How is a vision-language model trained? Building on the LLaVA recipe, training typically happens in STAGES, reusing the pretraining and SFT ideas from earlier in the book. The staged approach is efficient because it leverages the already-trained components and only learns what is genuinely new.

Stage 1: Alignment (Train the Projector)

The first stage trains ONLY the projection layer, with both the vision encoder and the LLM FROZEN. Using image-caption pairs, the projector learns to map image features into the LLM's space such that the LLM can describe the image. Since only the small projector trains, this stage is cheap. Its goal is purely to teach the bridge — to align the image tokens with the LLM's expectations.

Stage 2: Instruction Tuning (Visual SFT)

The second stage is SFT (Chapter 22) on multi-modal INSTRUCTION data — examples of images paired with questions and good answers ('What is in this image?' → a helpful description; 'Read the text in this sign' → the text).

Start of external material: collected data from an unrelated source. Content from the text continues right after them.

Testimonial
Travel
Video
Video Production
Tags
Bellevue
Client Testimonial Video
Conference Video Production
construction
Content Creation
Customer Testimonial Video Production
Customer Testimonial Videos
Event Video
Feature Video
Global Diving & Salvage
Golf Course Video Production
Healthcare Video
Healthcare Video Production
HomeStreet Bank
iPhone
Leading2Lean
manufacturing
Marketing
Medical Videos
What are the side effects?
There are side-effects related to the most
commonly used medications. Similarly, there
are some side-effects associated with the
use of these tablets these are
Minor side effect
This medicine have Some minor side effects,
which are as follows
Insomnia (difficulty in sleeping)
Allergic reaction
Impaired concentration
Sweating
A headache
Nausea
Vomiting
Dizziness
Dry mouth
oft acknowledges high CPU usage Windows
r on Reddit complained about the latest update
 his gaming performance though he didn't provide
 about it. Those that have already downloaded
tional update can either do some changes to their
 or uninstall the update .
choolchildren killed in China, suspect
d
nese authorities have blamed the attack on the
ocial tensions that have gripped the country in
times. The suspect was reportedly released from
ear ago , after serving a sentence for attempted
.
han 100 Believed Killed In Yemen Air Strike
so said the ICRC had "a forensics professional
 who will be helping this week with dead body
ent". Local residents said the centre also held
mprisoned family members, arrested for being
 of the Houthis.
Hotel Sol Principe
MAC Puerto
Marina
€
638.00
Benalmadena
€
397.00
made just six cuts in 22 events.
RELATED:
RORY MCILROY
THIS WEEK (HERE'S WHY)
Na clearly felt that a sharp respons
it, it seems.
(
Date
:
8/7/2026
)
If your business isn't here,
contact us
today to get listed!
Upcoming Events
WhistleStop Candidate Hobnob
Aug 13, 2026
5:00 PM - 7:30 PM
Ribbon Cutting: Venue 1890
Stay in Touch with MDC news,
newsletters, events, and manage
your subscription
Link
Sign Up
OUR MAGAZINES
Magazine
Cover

Here the projector AND usually the LLM are trained (the vision encoder often stays frozen). This teaches the model to FOLLOW INSTRUCTIONS about images — to be a helpful visual assistant, not just a captioner.

Pipeline Flow: Staged training of a vision-language model

1	Pretrained parts	Start from a pretrained CLIP encoder + a pretrained LLM
2	Stage 1: align	Train ONLY the projector on image-caption pairs (cheap)
3	Stage 2: visual SFT	Instruction-tune on image+question+answer data
4	(Optional) preference	RLHF/DPO on visual responses for helpfulness

✧

MM Note: Reusing Everything We Built

Notice how multi-modal training reuses the entire book: a pretrained LLM (Part IV), the SFT recipe (Chapter 22), and even preference optimization (Chapters 23–24) applied to visual responses. The genuinely new parts are small — the projector and the multi-modal data. This is why capable vision-language models could be built so quickly after strong LLMs existed: most of the ingredients were already on the shelf.

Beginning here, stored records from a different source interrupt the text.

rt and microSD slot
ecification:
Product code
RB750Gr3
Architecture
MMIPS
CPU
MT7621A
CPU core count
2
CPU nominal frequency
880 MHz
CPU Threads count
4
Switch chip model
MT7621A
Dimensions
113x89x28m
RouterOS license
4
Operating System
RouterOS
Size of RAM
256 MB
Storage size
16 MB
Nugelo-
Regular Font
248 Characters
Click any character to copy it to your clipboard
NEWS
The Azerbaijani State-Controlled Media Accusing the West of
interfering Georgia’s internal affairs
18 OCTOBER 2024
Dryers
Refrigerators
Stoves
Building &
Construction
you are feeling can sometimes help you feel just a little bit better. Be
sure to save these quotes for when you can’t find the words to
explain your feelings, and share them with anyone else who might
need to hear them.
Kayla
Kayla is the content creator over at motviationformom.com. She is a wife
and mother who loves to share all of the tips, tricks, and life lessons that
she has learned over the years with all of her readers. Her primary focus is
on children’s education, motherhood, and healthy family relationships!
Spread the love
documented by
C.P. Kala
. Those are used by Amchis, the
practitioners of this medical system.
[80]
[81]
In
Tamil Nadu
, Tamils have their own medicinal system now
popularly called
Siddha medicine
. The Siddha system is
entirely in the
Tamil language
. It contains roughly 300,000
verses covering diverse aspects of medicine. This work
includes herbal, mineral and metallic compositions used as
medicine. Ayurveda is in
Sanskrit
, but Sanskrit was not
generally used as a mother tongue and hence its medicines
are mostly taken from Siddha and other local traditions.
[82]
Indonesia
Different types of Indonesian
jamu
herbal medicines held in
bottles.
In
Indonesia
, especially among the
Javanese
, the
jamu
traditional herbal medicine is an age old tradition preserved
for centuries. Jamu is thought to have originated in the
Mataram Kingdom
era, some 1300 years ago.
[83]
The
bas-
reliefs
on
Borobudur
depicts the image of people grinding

The staged approach also reflects good engineering: train the cheap new bridge first (Stage 1), then do the more expensive instruction tuning (Stage 2). Freezing the expensive, already-good components (vision encoder, often the LLM) keeps training affordable and avoids damaging their pretrained abilities.

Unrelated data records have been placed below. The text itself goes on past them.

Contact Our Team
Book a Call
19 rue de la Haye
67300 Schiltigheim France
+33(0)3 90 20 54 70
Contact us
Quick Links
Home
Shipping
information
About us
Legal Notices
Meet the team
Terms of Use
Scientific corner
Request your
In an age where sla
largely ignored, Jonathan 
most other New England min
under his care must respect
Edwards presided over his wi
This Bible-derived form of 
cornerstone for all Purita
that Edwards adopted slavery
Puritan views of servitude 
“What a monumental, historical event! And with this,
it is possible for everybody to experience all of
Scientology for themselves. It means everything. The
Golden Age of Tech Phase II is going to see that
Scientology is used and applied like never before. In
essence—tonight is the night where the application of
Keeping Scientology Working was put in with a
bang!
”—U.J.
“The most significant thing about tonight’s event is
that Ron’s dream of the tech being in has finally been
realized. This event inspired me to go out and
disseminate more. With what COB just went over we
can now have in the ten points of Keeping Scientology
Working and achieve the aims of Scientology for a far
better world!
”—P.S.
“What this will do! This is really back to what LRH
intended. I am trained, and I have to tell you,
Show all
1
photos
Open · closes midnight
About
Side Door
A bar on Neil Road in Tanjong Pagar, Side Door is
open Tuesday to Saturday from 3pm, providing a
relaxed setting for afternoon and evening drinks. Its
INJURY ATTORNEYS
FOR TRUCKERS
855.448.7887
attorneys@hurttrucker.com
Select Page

Where Multi-modal Data Comes From

Multi-modal instruction data is often generated by using a strong existing model: show a powerful model an image with annotations, and have it generate questions and answers about the image. This 'distillation' approach (echoing Chapter 22's data sources) scales the creation of visual instruction data cheaply. Human-annotated data and existing captioned datasets supplement it.

A practical reality shapes multi-modal models: images consume TOKENS, and tokens are expensive (they fill the context window and cost compute, per Chapter 27). A single high-resolution image can become hundreds or thousands of tokens. Managing this 'image-token budget' is a key engineering concern, and it explains many design choices in real multi-modal systems.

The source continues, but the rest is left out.